The largest portion of political risk insurance purchasers include:
- Financial Corporations
- Importers & Exporters
- Foreign Investors
- Engineering & Construction Contractors
- Financial Marketplaces
Perhaps the most obvious political decisions that can impact an organization or business are handed-down from the home country’s own government. These include modified regulations, tax revisions, or even a change in the way currency is valued.
Political Risk Insurance — A Business Example
In general, a ‘for-profit’ company’s primary objective is to turn a profit. And, if you scan the business landscape it is easy to see just how many ways there are to do this. But what happens when the marketplace is saturated? What happens if a business cannot grab enough of a market to turn a profit?
Ingenuity and business acumen take over.
Many businesses have teams of individuals who champion projects with a specific goal — to identify potential business opportunities — anywhere they might be found.
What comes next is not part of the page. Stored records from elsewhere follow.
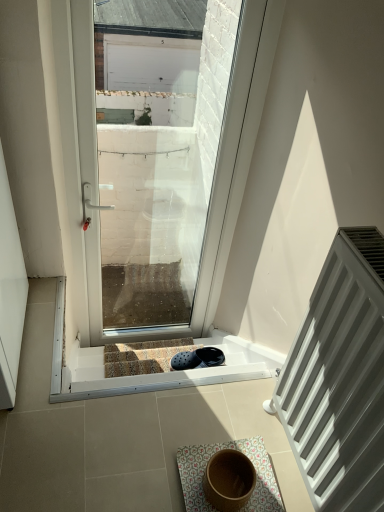 Question: Can you confirm if floral fabric bath mat at center is positioned to the left of transparent glass door at center?

Choices:
 (A) yes
 (B) no

Answer: (B)

Question: Is floral fabric bath mat at center far away from transparent glass door at center?

Choices:
 (A) no
 (B) yes

Answer: (B)

Question: From a real-world perspective, is floral fabric bath mat at center physically above transparent glass door at center?

Choices:
 (A) no
 (B) yes

Answer: (A)

Question: Does floral fabric bath mat at center have a greater width compared to transparent glass door at center?

Choices:
 (A) yes
 (B) no

Answer: (A)

Question: Is floral fabric bath mat at center further to camera compared to transparent glass door at center?

Choices:
 (A) yes
 (B) no

Answer: (B)

Question: Is floral fabric bath mat at center positioned beyond the bounds of transparent glass door at center?

Choices:
 (A) yes
 (B) no

Answer: (A)

Question: Is floral fabric bath mat at center to the left of white matte radiator at right from the viewer's perspective?

Choices:
 (A) no
 (B) yes

Answer: (B)

Question: Can you confirm if floral fabric bath mat at center is bigger than white matte radiator at right?

Choices:
 (A) no
 (B) yes

Answer: (A)

Question: Is the depth of floral fabric bath mat at center greater than that of white matte radiator at right?

Choices:
 (A) no
 (B) yes

Answer: (B)

Question: Is floral fabric bath mat at center at the right side of white matte radiator at right?

Choices:
 (A) yes
 (B) no

Answer: (B)

Question: Is floral fabric bath mat at center far away from white matte radiator at right?

Choices:
 (A) no
 (B) yes

Answer: (A)

Question: Is floral fabric bath mat at center taller than white matte radiator at right?

Choices:
 (A) yes
 (B) no

Answer: (B)

Question: Is white matte radiator at right positioned behind carpeted stairs at center?

Choices:
 (A) no
 (B) yes

Answer: (A)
Many profitable business ventures are outside developed countries, in what is known in the business world as an ‘emerging market.’
Business opportunities in emerging markets can often be wildly profitable; however, a great rate-of-return generally speaks to uncomfortable risk. Consider it a financial law of physics — Greater Potential = Higher Risk.
In general, an emerging market is situated in a non-developed market. An emerging marketplace is typically indicative of political turmoil. In fact, many businesses would choose to stay out of an emerging marketplace, if political risk insurance were not available.
Political risk insurance is one of the simplest ways to protect an investment or asset against political instability and unrest. Unfortunately, the political insurance marketplace is most busy after a geopolitical event has happened, and the damage has been done.
Plan ahead. Sadly, geopolitical unrest — across the globe — is on the rise, at least for now.